*** Extracted entries Section Begins ***

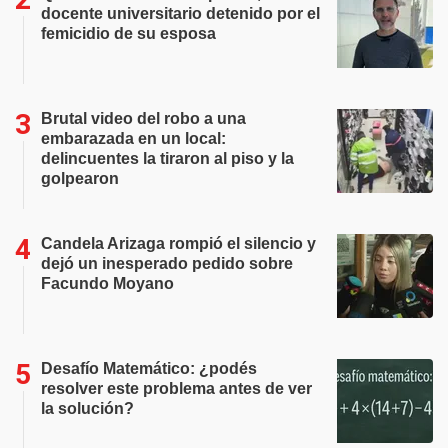
docente universitario detenido por el
femicidio de su esposa
Brutal video del robo a una
embarazada en un local:
delincuentes la tiraron al piso y la
golpearon
Candela Arizaga rompió el silencio y
dejó un inesperado pedido sobre
Facundo Moyano
Desafío Matemático: ¿podés
resolver este problema antes de ver
la solución?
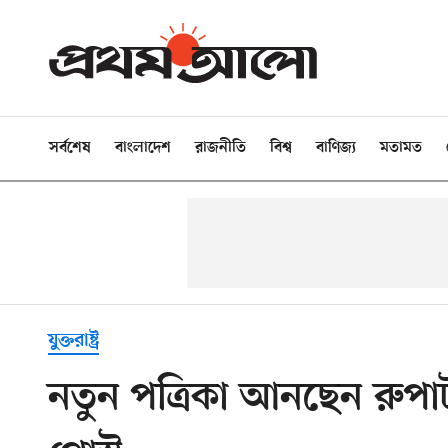
সর্বশেষ
বাংলাদেশ
রাজনীতি
বিশ্ব
বাণিজ্য
মতামত
যুক্তরাষ্ট্র
নতুন পত্রিকা আনছেন রুপার্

*** Extracted entries Section Ends ***

Exercise prompt =
Output precisely the lines in the material above from the line containing "la solución?" through its last line, and omit pictures.

Reply =
la solución?
সর্বশেষ
বাংলাদেশ
রাজনীতি
বিশ্ব
বাণিজ্য
মতামত
যুক্তরাষ্ট্র
নতুন পত্রিকা আনছেন রুপার্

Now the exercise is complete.